Cloud Providers Rebooting for Meltdown and Spectre Mitigations

January 26, 2018

As the recent Meltdown and Spectre CPU vulnerabilities impacted all cloud providers, all cloud providers have needed to take action. Due to the complexity of these bugs in CPUs and slow responses from Intel and AMD, developing and testing mitigations has taken understandable time for most cloud providers. DigitalOcean and others are now deploying mitigations.

On January 26, DigitalOcean announced they are done testing their mitigations for these vulnerabilities and will begin rebooting all servers to finish deploying the mitigations. DigitalOcean will email you at least 24 hours before rebooting your servers to provide you a maintenance window of when the reboot will be performed. Once a host server (physical server) at DigitalOcean is rebooted, all of the cloud servers on that host will be protected from attacks by other droplets on the same host. To reboot host servers, DigitalOcean must also reboot your cloud servers.
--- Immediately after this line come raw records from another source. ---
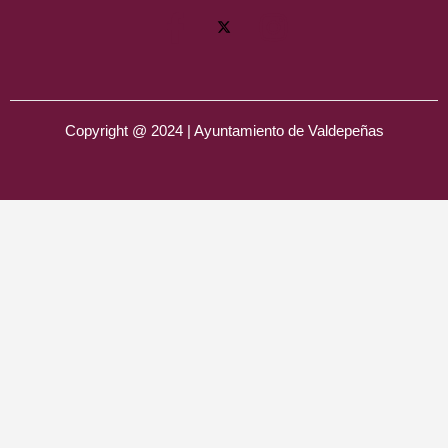
Copyright @ 2024 | Ayuntamiento de Valdepeñas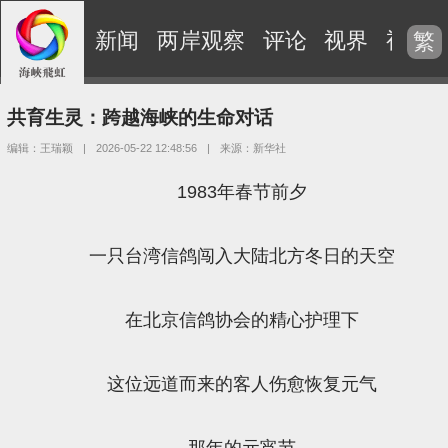
新闻
两岸观察
评论
视界
视频
繁
共育生灵：跨越海峡的生命对话
编辑：王瑞颖
|
2026-05-22 12:48:56
|
来源：新华社
1983年春节前夕
一只台湾信鸽闯入大陆北方冬日的天空
在北京信鸽协会的精心护理下
这位远道而来的客人伤愈恢复元气
那年的元宵节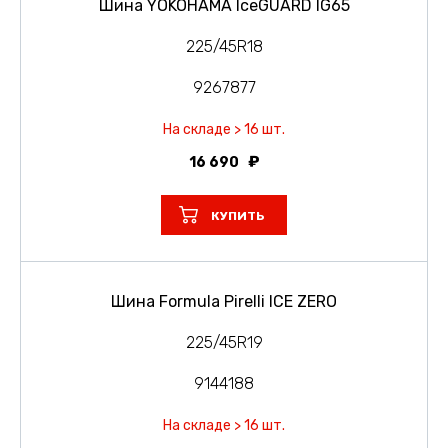
Шина YOKOHAMA IceGUARD IG65
225/45R18
9267877
На складе > 16 шт.
16 690
КУПИТЬ
Шина Formula Pirelli ICE ZERO
225/45R19
9144188
На складе > 16 шт.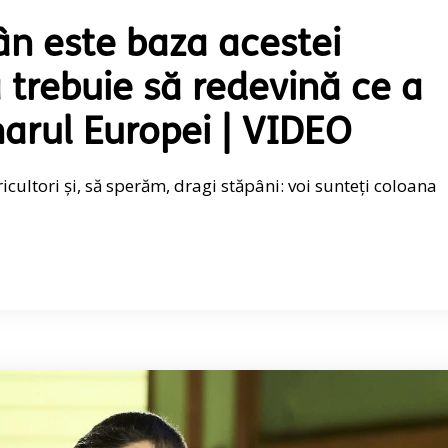
ân este baza acestei
 trebuie să redevină ce a
narul Europei | VIDEO
ricultori și, să sperăm, dragi stăpâni: voi sunteți coloana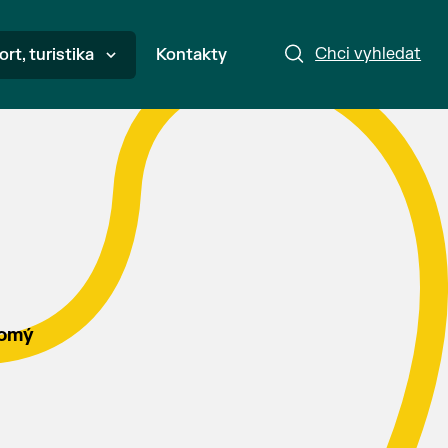
Chci vyhledat
ort, turistika
Kontakty
l
romý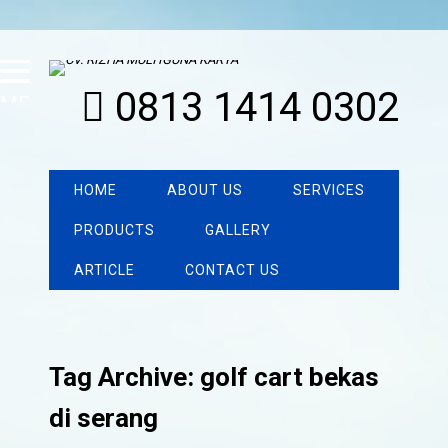
0813 1414 0302
MENU
HOME
ABOUT US
SERVICES
PRODUCTS
GALLERY
ARTICLE
CONTACT US
Tag Archive: golf cart bekas
di serang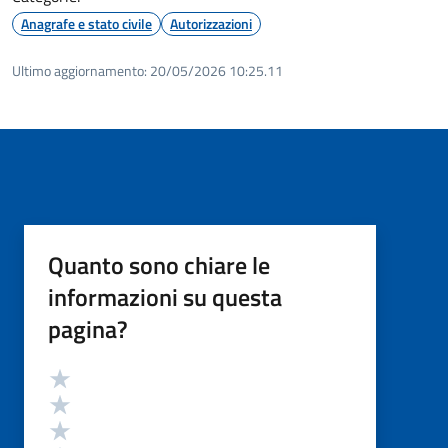
Anagrafe e stato civile
Autorizzazioni
Ultimo aggiornamento:
20/05/2026 10:25.11
Quanto sono chiare le
informazioni su questa
pagina?
Valutazione
Valuta 5 stelle su 5
Valuta 4 stelle su 5
Valuta 3 stelle su 5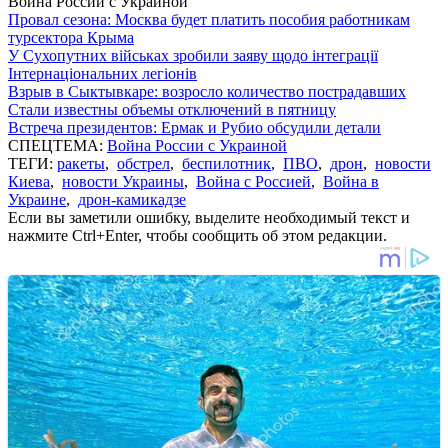
Война России с Украиной
Провал сезона: Москва будет платить пособия работникам
турсектора Крыма
У Сухопутних військах зробили заяву щодо інтеграції
Інтернаціональних легіонів
Взрыв в Сыктывкаре: возросло количество пострадавших
Стали известны объемы отключений в пятницу
Встреча президентов: Ермак и Рубио обсудили детали
СПЕЦТЕМА:
Война России с Украиной
ТЕГИ:
ракеты
,
обстрел
,
беспилотник
,
ПВО
,
дрон
,
новости
Киева
,
новости Украины
,
Война с Россией
,
Война в
Украине
,
дрон-камикадзе
Если вы заметили ошибку, выделите необходимый текст и
нажмите Ctrl+Enter, чтобы сообщить об этом редакции.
Additionally, Ubuntu has recently finished testing their mitigations and has released their updates to address Spectre and Meltdown. Whereas DigitalOcean's updates are needed to protect against memory disclosure across cloud servers, Ubuntu's updates protect against memory disclosure across processes within a server. ServerPilot has applied these Ubuntu updates to all servers. The updates will be fully applied once DigitalOcean reboots your servers.

For DigitalOcean users running older Ubuntu 14.04 servers, you need to switch your server to DigitalOcean's new kernel management if you haven't done so already. If your DigitalOcean server is running Ubuntu 16.04, you do not need to do this as all Ubuntu 16.04 servers use DigitalOcean's new kernel management by default.

Other Cloud Providers

For cloud providers other than DigitalOcean, check your provider's blog and email communications for information on when they'll be rebooting their servers.

If you don't want to wait for your provider to reboot servers before getting partial mitigations for these vulnerabilities, you can SSH in to your server as root and reboot your server with the following command:

sudo reboot

However, your provider will still need to perform their own reboots if they haven't already.